Geçmişte bir ekonomik kriz yaşandığında atılacak adımlar belliydi. Öncelikle hem kamu hem de özel sektör "kemer sıkma" politikaları uygulamaya başlardı. 

İsrafa son verilip, tasarruf edilirdi. Kamuda makam araçları dahil olmak üzere gereksiz masraflara son verilirdi.

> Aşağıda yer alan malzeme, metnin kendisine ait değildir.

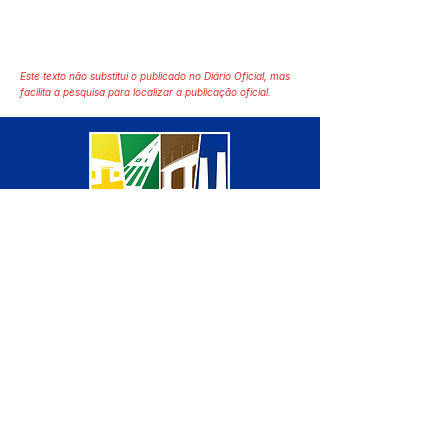
Este texto não substitui o publicado no Diário Oficial, mas
facilita a pesquisa para localizar a publicação oficial.
SERVIÇO DE ATENDIMENTO AO 
CIDADÃO (SIC) E OUVIDORIA
Prefeitura de Manoel Urbano - 
Estado do Acre
CNPJ 04.051.207/0001-46
💻Acesso online: 
SIC 
| 
Fale Conosco
 | 
Ouvidoria
 | 
Mapa do Site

Ardından liranın değerlendirilmesi için ise faiz yükseltilirdi. 

Tabii doğal olarak bunun birçok yansıması olurdu. Şirketler küçülmeye gider, işçi çıkarmak zorunda kalırdı. Ama enflasyonun daha da yükselmesine müsaade edilmezdi. 

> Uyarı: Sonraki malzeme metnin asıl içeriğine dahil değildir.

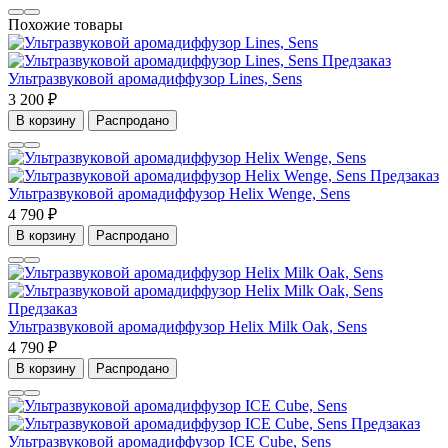
Похожие товары
Предзаказ
Ультразвуковой аромадиффузор Lines, Sens
3 200 ₽
В корзину
Распродано
Предзаказ
Ультразвуковой аромадиффузор Helix Wenge, Sens
4 790 ₽
В корзину
Распродано
Предзаказ
Ультразвуковой аромадиффузор Helix Milk Oak, Sens
4 790 ₽
В корзину
Распродано
Предзаказ
Ультразвуковой аромадиффузор ICE Cube, Sens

Derviş başlattı, AK Parti sürdürdü

Bunun en bariz örneği 2000-2001 krizinde yaşandı. Bugün yine iktidar ortağı olan MHP Genel Başkanı Devlet Bahçeli'nin başbakan yardımcısı olarak görev yaptığı Anasol-D hükümeti dönemindeki kriz müdahale için dışarıdan bakan getirildi. 

Dönemin Başbakanı Bülent Ecevit tarafından Dünya Bankası'nda üst düzey yönetici olarak görev yapmış Kemal Derviş, getirilerek ekonominin başına geçirildi. 

Derviş, Uluslararası Para Fonu'nun koordinasyonunda hazırlanan ekonomik programı hayata geçirdi. Netice itibarıyla Derviş'in uygulamaya koyduğu ekonomik program Anasol-D hükümetinin ömrünü uzatmadı ama iktidara gelen Adalet ve Kalkınma Partisi'nin (AK Parti) ekonomik programı uygulamaya devam etmesi neticesinde Türkiye krizden kurtuldu. 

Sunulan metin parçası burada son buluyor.